## Exercise details:
Exact copy, no pictures: output all the records that follow.

## Stored entries:
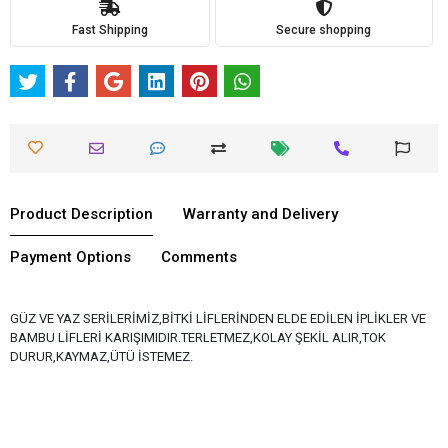
Fast Shipping
Secure shopping
Product Description
Warranty and Delivery
Payment Options
Comments
GÜZ VE YAZ SERİLERİMİZ,BİTKİ LİFLERİNDEN ELDE EDİLEN İPLİKLER VE
BAMBU LİFLERİ KARIŞIMIDIR.TERLETMEZ,KOLAY ŞEKİL ALIR,TOK
DURUR,KAYMAZ,ÜTÜ İSTEMEZ.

## Result:
Fast Shipping
Secure shopping
Product Description
Warranty and Delivery
Payment Options
Comments
GÜZ VE YAZ SERİLERİMİZ,BİTKİ LİFLERİNDEN ELDE EDİLEN İPLİKLER VE
BAMBU LİFLERİ KARIŞIMIDIR.TERLETMEZ,KOLAY ŞEKİL ALIR,TOK
DURUR,KAYMAZ,ÜTÜ İSTEMEZ.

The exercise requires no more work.